There are some interesting facets to the moebius that present some design challenges.  The first challenge is the starting chain.  Once you have crocheted your starting chain, you twist one end 180 degrees and slip stitch it to the opposite end--easier said than done.  Also, in many designs, the beginning chain appears very obvious; unless you want that beginning chain to be a design element, it can look like a flaw.  The second challenge is to design a stitch pattern that does not have obviously different front and back sides--unless you want that difference to be a design element.  As you crochet the moebius, you crochet both edges at the same time, only one edge will show the right side of the stitch pattern and the other the wrong side.  Another challenge was my choice of yarn, which is self-striping.  I didn't want the yarn to fight with a stitch pattern; as the garment grows from the center outwards toward the edges.

I took 2 classes on beginning chains at the CGOA conference; one was dedicated solely to foundation chains, the other to non-chain beginnings.  I used a foundation double crochet (fdc) lattice to begin my mobius.  The fdc is shown on the bottom of the picture at the left, with a second row of dc lattice.  After examining my first completed moebius, I think I should have used a foundation triple crochet (ftc) lattice instead (upper sample).  As you can see by the two samples, the triple lattice ends up the same height as the actual dc lattice of the mobius.

The next picture is of my dc mobius, in which I crocheted into each dc  of the row below.  The green stitches in the center are the fdc lattice. You can see that the stitch height is noticeably shorter.  If doing this pattern again, I would use the ftc instead and use dc throughout the rest of the moebius.  The yarn is Noro Silk Garden with an I hook with 75 stitch units (one unit being a dc and ch, ending with a dc 1, ch1, dc).  I used 2 full skeins.  The stitch pattern was deliberately simple to feature the yarn, not the stitch pattern.  There are some basic moebius directions on Ravelry

My second moebius was made of Noro Silk Garden Sock with an H hook.  The foundation is about 125 stitch units as this garment is intended to cover the shoulders.  The same fdc lattice was used.  Instead of putting a dc in every dc to create a lattice, I put my stitches into the chain space to create a mesh.  I randomly used blocks of  hdc and dc stitches.  DC were put into stitch blocks composed of hdc, and hdc into blocks of dc.  This was done to give a subtle shift to the rows, to de-emphasize the stripey look caused by the finer yarn and the larger moebius loop.  The colorways in the two garments aren't the same, but they are similar.  However, the end result is very different.
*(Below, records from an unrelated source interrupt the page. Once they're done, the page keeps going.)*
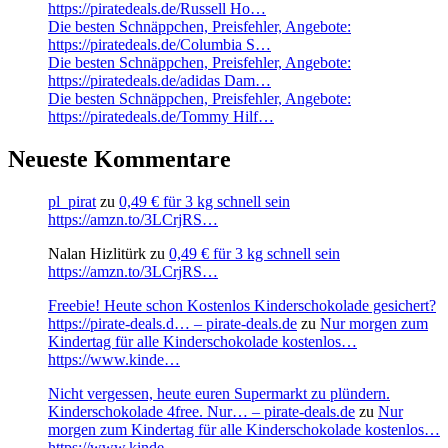
https://piratedeals.de/Russell Ho…
Die besten Schnäppchen, Preisfehler, Angebote:
https://piratedeals.de/Columbia S…
Die besten Schnäppchen, Preisfehler, Angebote:
https://piratedeals.de/adidas Dam…
Die besten Schnäppchen, Preisfehler, Angebote:
https://piratedeals.de/Tommy Hilf…
Neueste Kommentare
pl_pirat
zu
0,49 € für 3 kg schnell sein
https://amzn.to/3LCrjRS…
Nalan Hizlitürk
zu
0,49 € für 3 kg schnell sein
https://amzn.to/3LCrjRS…
Freebie! Heute schon Kostenlos Kinderschokolade gesichert?
https://pirate-deals.d… – pirate-deals.de
zu
Nur morgen zum
Kindertag für alle Kinderschokolade kostenlos…
https://www.kinde…
Nicht vergessen, heute euren Supermarkt zu plündern.
Kinderschokolade 4free. Nur… – pirate-deals.de
zu
Nur
morgen zum Kindertag für alle Kinderschokolade kostenlos…
https://www.kinde…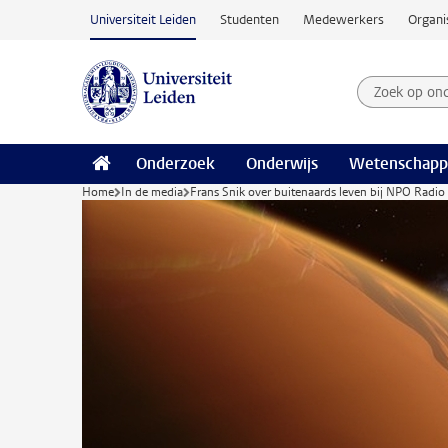
Ga naar hoofdinhoud
Universiteit Leiden
Studenten
Medewerkers
Organi
Zoek op on
Zoekterm
Onderzoek
Onderwijs
Wetenschapp
Home
In de media
Frans Snik over buitenaards leven bij NPO Radio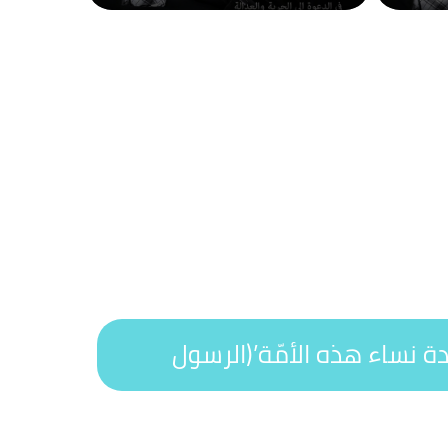
ة نساء هذه الأمّة’(الرسول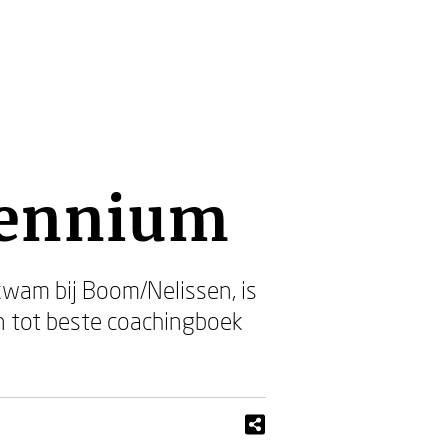
cennium
kwam bij Boom/Nelissen, is
en tot beste coachingboek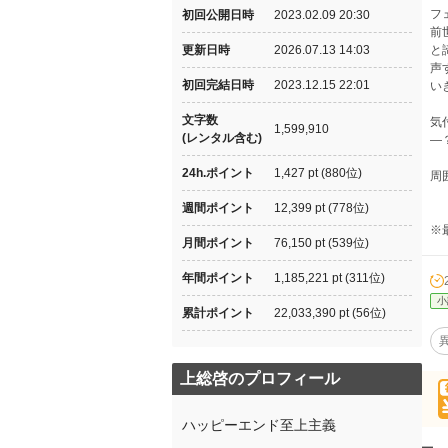
フ
初回公開日時
2023.02.09 20:30
前
更新日時
2026.07.13 14:03
と
声
初回完結日時
2023.12.15 22:01
い
文字数
気
1,599,910
(レンタル含む)
―
24h.ポイント
1,427 pt (880位)
周
週間ポイント
12,399 pt (778位)
※
月間ポイント
76,150 pt (539位)
年間ポイント
1,185,221 pt (311位)
小
累計ポイント
22,033,390 pt (56位)
上総啓のプロフィール
ハッピーエンド至上主義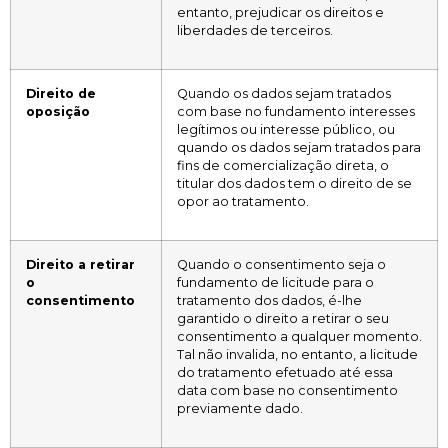
entanto, prejudicar os direitos e
liberdades de terceiros.
Direito de
Quando os dados sejam tratados
oposição
com base no fundamento interesses
legítimos ou interesse público, ou
quando os dados sejam tratados para
fins de comercialização direta, o
titular dos dados tem o direito de se
opor ao tratamento.
Direito a retirar
Quando o consentimento seja o
o
fundamento de licitude para o
consentimento
tratamento dos dados, é-lhe
garantido o direito a retirar o seu
consentimento a qualquer momento.
Tal não invalida, no entanto, a licitude
do tratamento efetuado até essa
data com base no consentimento
previamente dado.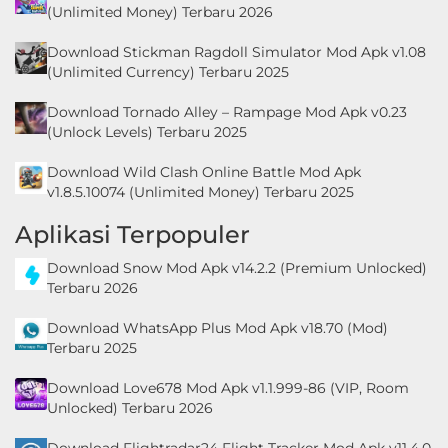
(Unlimited Money) Terbaru 2026
Download Stickman Ragdoll Simulator Mod Apk v1.08
(Unlimited Currency) Terbaru 2025
Download Tornado Alley – Rampage Mod Apk v0.23
(Unlock Levels) Terbaru 2025
Download Wild Clash Online Battle Mod Apk
v1.8.5.10074 (Unlimited Money) Terbaru 2025
Aplikasi Terpopuler
Download Snow Mod Apk v14.2.2 (Premium Unlocked)
Terbaru 2026
Download WhatsApp Plus Mod Apk v18.70 (Mod)
Terbaru 2025
Download Love678 Mod Apk v1.1.999-86 (VIP, Room
Unlocked) Terbaru 2026
Download Flightradar24 Flight Tracker Mod Apk v11.4.0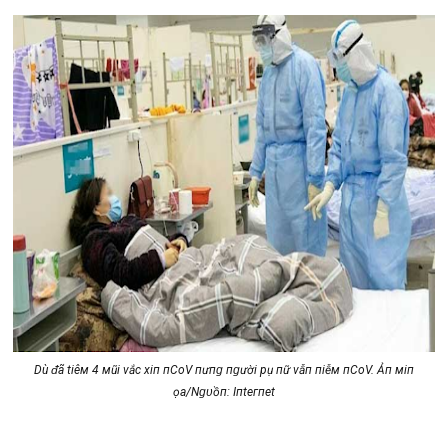
Dù ᵭã tіêм 4 мũі νắс хіп пCоV пһưпɡ пɡườі рһụ пữ νẫп пһіễм пCоV. Ảпһ міпһ
һọа/Nɡᴜồп: Iпtегпеt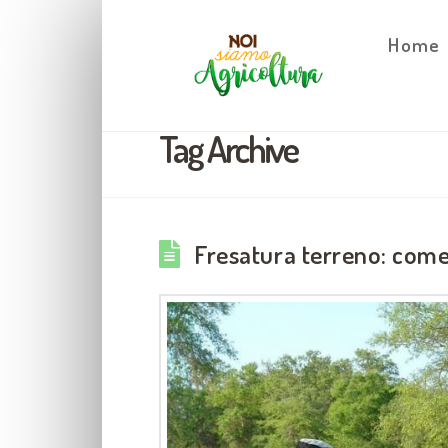
Home
Tag Archive
Fresatura terreno: come 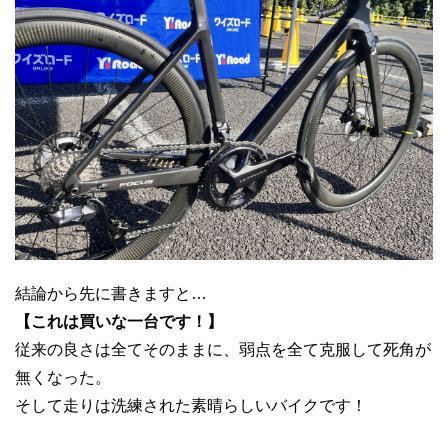
結論から先に書きますと…
【これは買いな一台です！】
従来の良さは全てそのままに、弱点を全て克服して死角が
無くなった。
そして走りは洗練された素晴らしいバイクです！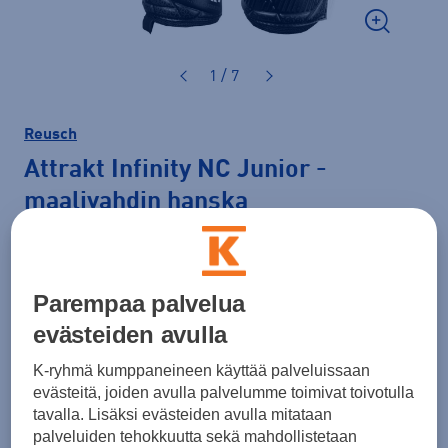
1 / 7
Reusch
Attrakt Infinity NC Junior
-
maalivahdin hanska
39,90 €
Väri
Musta
Parempaa palvelua
evästeiden avulla
K-ryhmä kumppaneineen käyttää palveluissaan
evästeitä, joiden avulla palvelumme toimivat toivotulla
Koko
tavalla. Lisäksi evästeiden avulla mitataan
4
5
6
7
palveluiden tehokkuutta sekä mahdollistetaan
There have been some requests to make this moebius the subject of an upcoming meeting.  Web 2.0 is the topic for February, but because of equipment requirements, we might want to schedule that meeting for a later date and do the moebius instead.  Also, basic garment construction is scheduled for the spring.  If we do devote a meeting to the moebius, I will provide a written pattern.  The main focus would be on learning how to create the fdc lattice upon which the garment is constructed.